There’s a thing about overnight success that it’s always invariably built on many nights, and days of hard work, setbacks that you learn from and support where it is needed.
When Ireland’s sporting medal count on World and Olympic stages moves up to the next level it will no doubt be hailed as a golden era, a generation of fine athletes, the like of which we may not see again.
The vision laid out by Sport Ireland at the opening yesterday of the new High Performance Centre at the National Sports Campus though was of a mission to ensure that excellence is the norm rather than the high point.
“The most important and the most challenging area of high performance is about relationships,” said Gary Keegan, Head of the Institute and architect in chief of the thinking that has gone into the High Performance Centre.

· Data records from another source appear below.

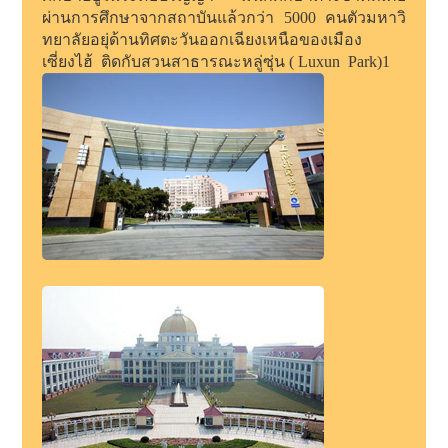
ผ่านการศึกษาจากสถาบันแล้วกว่า 5000 คนตัวมหาวิ
ทยาลัยอยุ่ด้านทิศตะวันออกเฉียงเหนือของเมือง
เซี่ยงไฮ้ ติดกับสวนสาธารณะหลู่ซุ่น ( Luxun Park)1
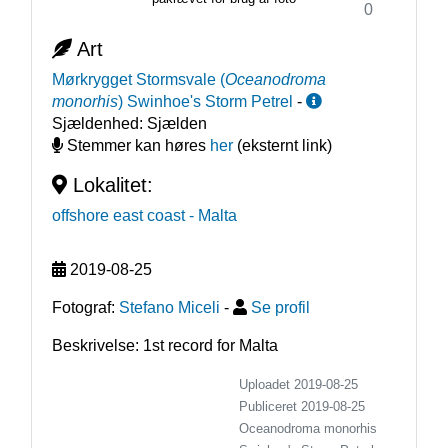
0
Art
Mørkrygget Stormsvale
(
Oceanodroma
monorhis
)
Swinhoe's Storm Petrel
-
Sjældenhed:
Sjælden
Stemmer kan høres
her
(eksternt link)
Lokalitet:
offshore east coast
- Malta
2019-08-25
Fotograf:
Stefano Miceli
-
Se profil
Beskrivelse: 1st record for Malta
Uploadet 2019-08-25
Publiceret
2019-08-25
Oceanodroma monorhis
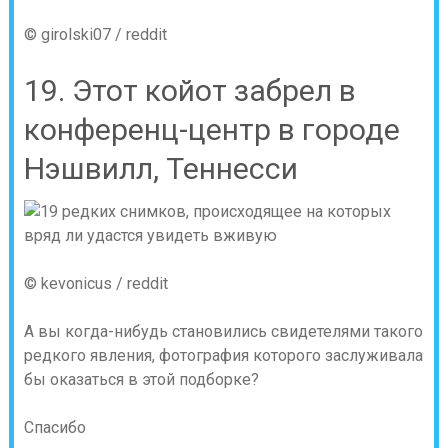
© girolski07 / reddit
19. Этот койот забрел в
конференц-центр в городе
Нэшвилл, Теннесси
© kevonicus / reddit
А вы когда-нибудь становились свидетелями такого
редкого явления, фотография которого заслуживала
бы оказаться в этой подборке?
Спасибо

The facility has cost a total of €4.7 million and was completed in only 18 months.
“The Institute of Sport has been on a journey since before Beijing in 2008 and this is a significant milestone in bringing the different strands of what we have been aiming for in high performance together,” added Keegan.
“Our mission is to be world class in what we do, to innovate to get an edge, to share ideas across the best coaches, to learn from the experiences we enjoy or endure and to realise the full potential of the athletes who use our services.”
Keegan originally came from the world of boxing and the plan is that the Olympic team, now under the guidance of Zaur Antia at least until through Rio 2016, will be relocating to the Campus for training within the next few weeks.
There will be five full rings in the boxing area, perhaps ironically the only space in the Centre that is walled off, and the value which the boxers and other athletes will gain from a closer working relationship should be exciting to watch.

The High Performance centre is the latest in a growing list of great achievements at the Campus, a fact paid tribute to by Minister Paschal O’Donohoe yesterday who expressed the thought of many when saying how surprised he is every time coming across some new element of the Campus in person as opposed to just in briefings or on plans.
Under Dave Conway as CEO and Sean Benton as Chairman the Campus has spread its footprint in a way that has to be seen to be believed.
The floodlights now stand like sentinels over the GAA pitches on the left.
The Republic of Ireland will train here as they prepare for Euro 2016, on the most advanced grass and synthetic pitch surfaces that exist anywhere in the world.
The first phase of the new National Indoor Arena is rising like a giant and will be complete in November of this year with a full indoor athletics track that can sink into the ground to provide a Championship standard competition space for multiple sports; a gymnastics area and plans for full indoor synthetic surfaces that will enable soccer, rugby and GAA to have year round, weather independent training options.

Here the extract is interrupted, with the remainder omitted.